RESEARCH PAPER
A multimodal machine learning model for predicting postoperative worsening of FOGQ in Parkinson's disease following STN-DBS.
Abstract
OBJECTIVE: To develop and validate a multimodal machine learning model to predict postoperative worsening of freezing of gait questionnaire (FOGQ) scores in patients with Parkinson's disease (PD) undergoing subthalamic nucleus deep brain stimulation (STN-DBS).
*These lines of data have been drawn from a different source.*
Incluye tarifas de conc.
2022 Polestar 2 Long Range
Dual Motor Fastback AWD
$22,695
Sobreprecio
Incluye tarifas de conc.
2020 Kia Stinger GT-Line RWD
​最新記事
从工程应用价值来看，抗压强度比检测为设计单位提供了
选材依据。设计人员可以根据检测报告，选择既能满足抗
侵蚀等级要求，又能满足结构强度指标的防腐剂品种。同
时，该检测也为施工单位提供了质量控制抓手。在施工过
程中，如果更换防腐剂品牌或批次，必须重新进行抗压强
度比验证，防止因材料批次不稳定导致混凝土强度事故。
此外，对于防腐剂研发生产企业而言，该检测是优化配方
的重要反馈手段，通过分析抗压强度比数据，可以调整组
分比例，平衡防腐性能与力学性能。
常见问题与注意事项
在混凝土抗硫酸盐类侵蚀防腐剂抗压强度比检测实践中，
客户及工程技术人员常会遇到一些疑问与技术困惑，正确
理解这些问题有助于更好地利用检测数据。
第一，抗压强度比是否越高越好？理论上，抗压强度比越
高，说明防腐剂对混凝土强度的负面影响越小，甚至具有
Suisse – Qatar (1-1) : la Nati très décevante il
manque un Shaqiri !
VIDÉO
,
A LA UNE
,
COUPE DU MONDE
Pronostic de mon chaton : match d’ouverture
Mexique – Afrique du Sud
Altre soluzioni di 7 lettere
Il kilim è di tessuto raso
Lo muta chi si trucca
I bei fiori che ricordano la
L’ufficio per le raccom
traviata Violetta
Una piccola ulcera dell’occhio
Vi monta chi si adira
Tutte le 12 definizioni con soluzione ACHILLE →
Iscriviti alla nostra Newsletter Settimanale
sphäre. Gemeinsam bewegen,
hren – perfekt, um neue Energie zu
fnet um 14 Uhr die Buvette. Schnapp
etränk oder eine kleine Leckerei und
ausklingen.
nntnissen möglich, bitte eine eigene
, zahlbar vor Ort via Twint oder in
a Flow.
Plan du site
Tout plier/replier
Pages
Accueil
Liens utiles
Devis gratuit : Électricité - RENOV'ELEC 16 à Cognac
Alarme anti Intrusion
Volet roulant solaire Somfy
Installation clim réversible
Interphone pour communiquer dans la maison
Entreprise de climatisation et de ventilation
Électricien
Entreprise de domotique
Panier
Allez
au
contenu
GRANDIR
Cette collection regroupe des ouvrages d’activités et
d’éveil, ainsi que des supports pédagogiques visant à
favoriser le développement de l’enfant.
METHODS: This retrospective study analyzed data from 134 patients with PD who underwent bilateral STN-DBS. The model integrated four data modalities: clinical scale assessments, structural neuroimaging features derived from voxel-based morphometry (VBM), stereotactic electrode localization data via Lead-DBS analysis, and radiomics features extracted from preoperative MRI. Following standardization, feature selection was conducted using LASSO, Boruta and recursive feature elimination with cross-validation (RFECV) methods to identify the most relevant predictors. Multiple machine learning algorithms were evaluated. Model development and internal validation were conducted using a 5-fold nested cross-validation framework. Model performance was assessed using ROC curves, calibration curves, and decision curve analysis, and model interpretability was analyzed using SHAP values.
RESULTS: The LightGBM model achieved the highest AUC of 0.917 for predicting FOGQ deterioration. The analysis emphasized the importance of multimodal data integration, combining clinical, structural, and radiomic features to enhance predictive accuracy.
CONCLUSION: This multimodal LightGBM model achieved robust discrimination between patients with and without postoperative FOGQ deterioration, highlighting the value of integrating clinical, structural, and radiomic features for preoperative risk stratification in PD patients undergoing STN-DBS. These findings may inform personalized patient selection, early identification of high-risk individuals, and treatment planning, though external validation in prospective multicenter cohorts remains a necessary next step.